(Extracted page text data)
---*---

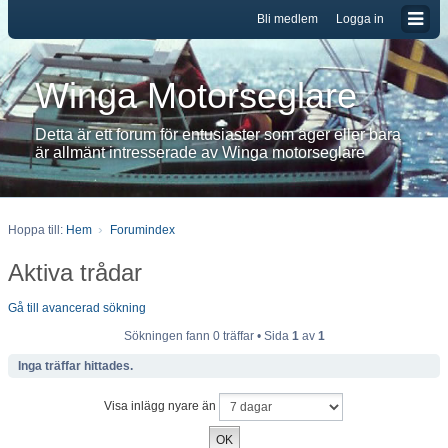
Bli medlem
Logga in
Winga Motorseglare
Detta är ett forum för entusiaster som äger eller bara
är allmänt intresserade av Winga motorseglare
Hoppa till:
Hem
Forumindex
Aktiva trådar
Gå till avancerad sökning
Sökningen fann 0 träffar • Sida
1
av
1
Inga träffar hittades.
Visa inlägg nyare än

---*---

What is needed
Return each line of the data above that includes the word "träffar".

Your solution
Sökningen fann 0 träffar • Sida
Inga träffar hittades.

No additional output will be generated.